With the current provincial government set to make significant changes on how alcohol is sold in Ontario, The Niagara Independent is examining the challenges and opportunities facing Ontario’s wine industry and what type of impact the potential changes could have on this province’s wine makers.
Ontario’s craft wineries are excited about the province’s promise to expand retail options for wine sales in Ontario. It seems like a natural win-win but depending on how the proposed expansion ends up being structured it could be boon or bust for Ontario’s small and medium sized wineries. For decades now the craft wineries in Niagara and across the province have advocated to expand wine retailing to privately owned and operated businesses.
If rolled out the way the industry would like to see it rolled out, “Doug Ford’s promise to the people to expand wine sales in Ontario could be the biggest boon to the Ontario grape and wine industry since the inception of VQA 30 years ago,” said Sue-Ann Staff, President & Winemaker at Sue-Ann Staff Estate Winery.
There is concern amongst the smaller wineries that simply opening up retail to big box stores, corner stores and grocery stores without having some competitive advantages for Ontario’s craft wineries will simply drive Ontario customers to bigger foreign brands and create a retail environment that benefits large non-domestic competitors.

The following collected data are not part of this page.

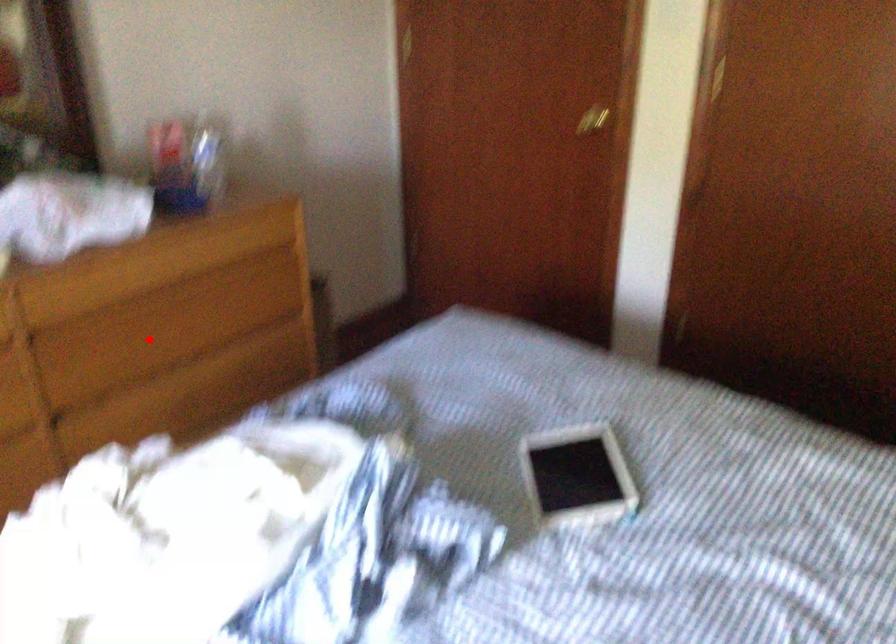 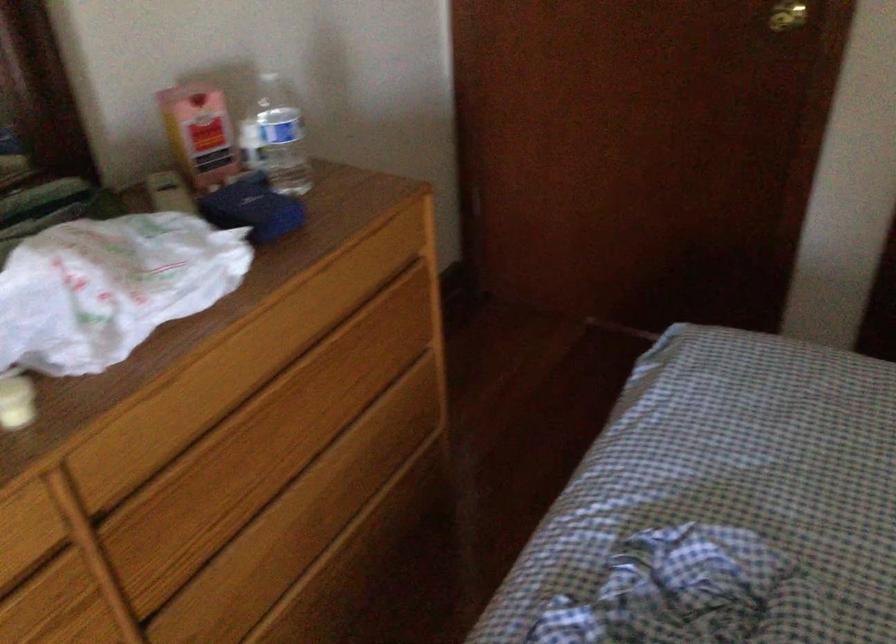 Question: I am providing you with two images of the same scene from different viewpoints. A red point is shown in image1. For the corresponding object point in image2, is it positioned nearer or farther from the camera?

Choices:
 (A) Nearer
 (B) Farther

Answer: (A) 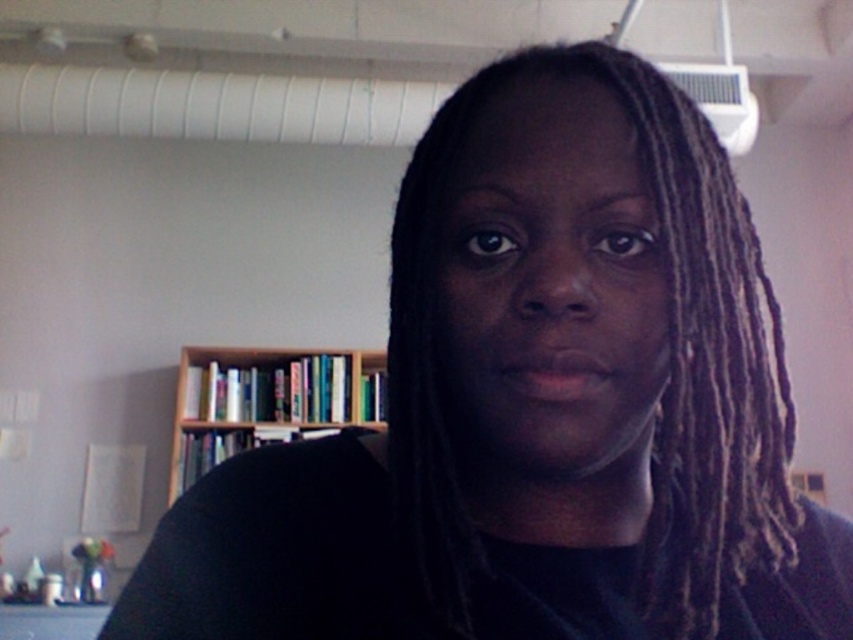 Is point (404, 275) behind point (360, 372)?

No.

Between brown/dry/dreadlocks at center and wooden bookshelf at center, which one has less height?

With less height is brown/dry/dreadlocks at center.

In order to click on brown/dry/dreadlocks at center in this screenshot , I will do `click(670, 360)`. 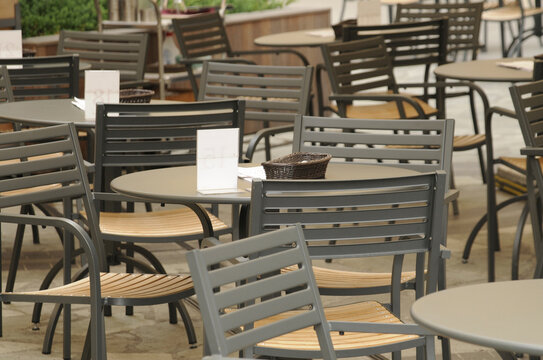 The image size is (543, 360). Identify the location of dark wooden baskets. (132, 94), (294, 166), (337, 29), (29, 50).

“Ontario craft wineries have long advocated for greater competition in the industry and we think allowing for independent, privately owned wine shops will go a long way to improving choice and convenience in the Ontario marketplace,” said Richard Linley, President of the Ontario Craft Wineries. “That said, Ontario craft wineries need the ability to compete and grow in these new channels.”

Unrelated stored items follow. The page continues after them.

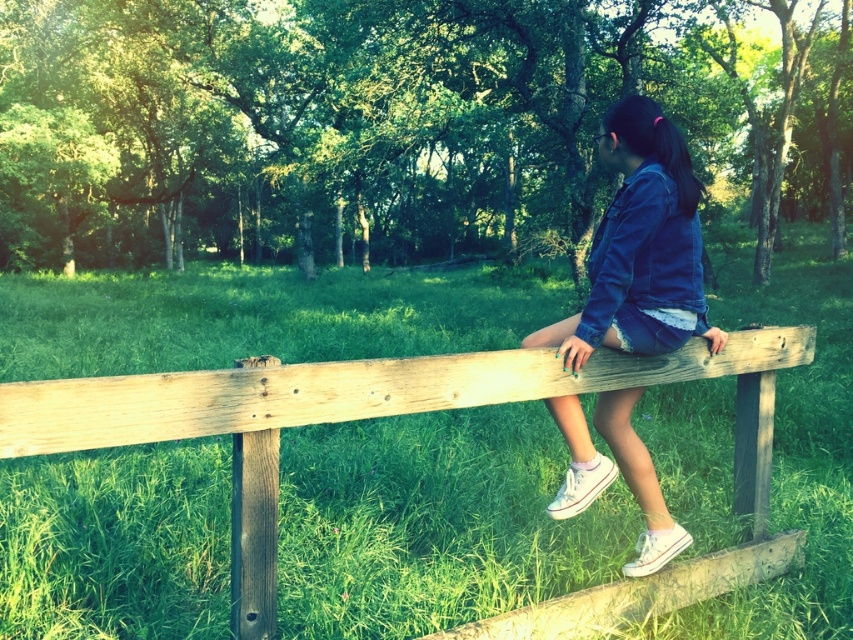 Question: Can you confirm if wooden fence at center is positioned above denim jacket at center?

Choices:
 (A) no
 (B) yes

Answer: (A)

Question: Which object is closer to the camera taking this photo?

Choices:
 (A) wooden fence at center
 (B) denim jacket at center

Answer: (A)

Question: Is wooden fence at center wider than denim jacket at center?

Choices:
 (A) yes
 (B) no

Answer: (A)

Question: Which object appears closest to the camera in this image?

Choices:
 (A) wooden fence at center
 (B) denim jacket at center

Answer: (A)

Question: Is wooden fence at center bigger than denim jacket at center?

Choices:
 (A) no
 (B) yes

Answer: (B) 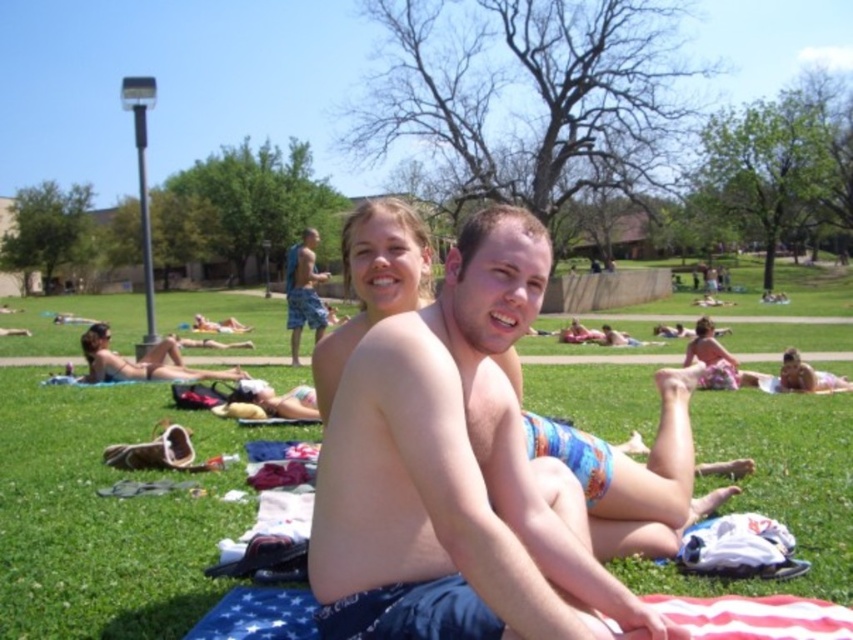 Question: Which object appears closest to the camera in this image?

Choices:
 (A) green grass at center
 (B) matte bikini at center

Answer: (A)

Question: Is green grass at center wider than blue swim trunks at center?

Choices:
 (A) no
 (B) yes

Answer: (B)

Question: Which of the following is the farthest from the observer?

Choices:
 (A) (190, 374)
 (B) (527, 305)
 (C) (233, 444)

Answer: (A)

Question: Among these points, which one is farthest from the camera?

Choices:
 (A) (386, 536)
 (B) (546, 339)
 (C) (314, 257)
 (D) (86, 349)

Answer: (B)

Question: Is green grass at center above blue swim trunks at center?

Choices:
 (A) no
 (B) yes

Answer: (B)

Question: Is green grass at center above matte bikini at center?

Choices:
 (A) yes
 (B) no

Answer: (A)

Currently Ontario small and medium sized wineries are limited to where they can sell their product. Sales points only occur at the LCBO, restaurants, at the winery, online and through export markets. The profit craft wineries receive from selling through the LCBO is minimal given the tax structure. The other retail options yield a greater profit but also rely on the customer to visit the winery or their website.
While an announcement of greater retail options for purchasing locally made wines is a good thing, it does raise a few questions for those in the industry. VQA wines, those made with 100 per cent Ontario grapes, tend to be sold at the premium end of the spectrum and therefore if alcohol sales are expanded to just grocery, big box and convenience stores, they no doubt, given the limited profit margins, will be up against much cheaper imported products. Those cheaper imports could also dominate the shelf space.

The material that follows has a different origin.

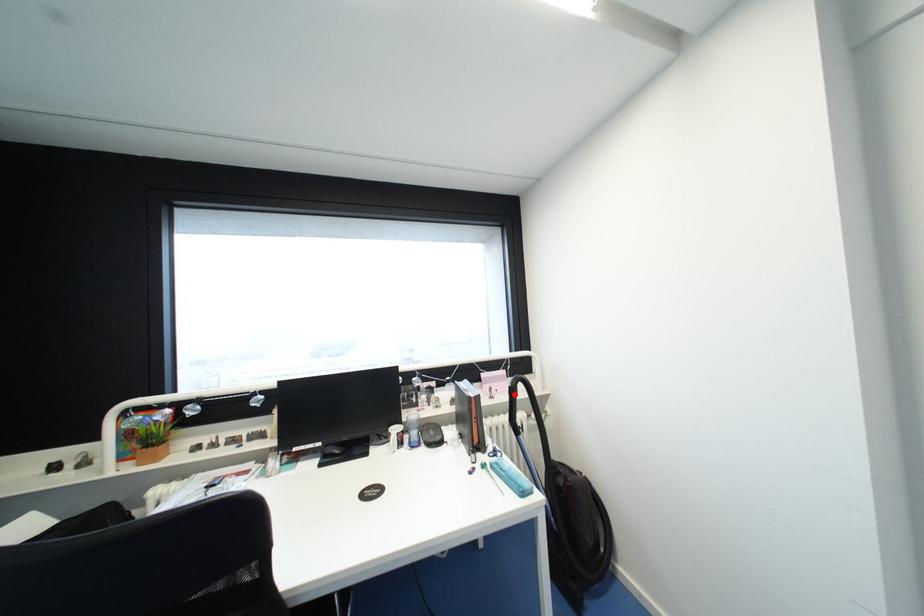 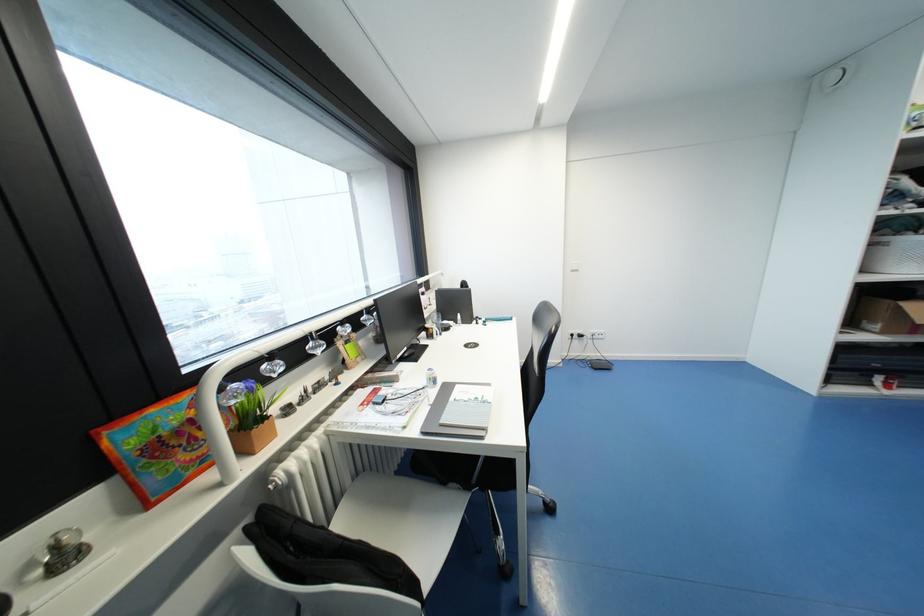 Question: I am providing you with two images of the same scene from different viewpoints. A red point is marked on the first image. Is the red point's position out of view in image 2?

Choices:
 (A) Yes
 (B) No

Answer: (A)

Craft wineries are recommending not only expanding retail, but also allowing for the opening of private wine shops. These private wine shops, similar to those already long-established stores in British Columbia and New York state, would not sell just VQA wines but also imported wines from around world. As Len Pennachetti of Cave Spring Cellars explained to the Niagara region’s Economic Development committee earlier this week, “… the wider the assortment, the more likely the store will be successful”.
Pennachetti was joined by Linley to deliver the organization’s presentation to Niagara’s councillors and economic development senior staff. The presentation was met with appreciation and strong support. Regional councillor George Darte who represents St. Catharines said, “I’m 100 per cent behind you. It’s time the industry comes up to modern standards.” Darte is also a part owner of a craft brewery in St. Catharines.
Regional Chair Jim Bradley highlighted the great significance of the wine industry as part of his comments to the presenters calling it a “huge impact” on Niagara’s economy.
Councillor Gary Zalepa of Niagara-on-the-Lake was quick to suggest a letter of support which was fully supported by the committee.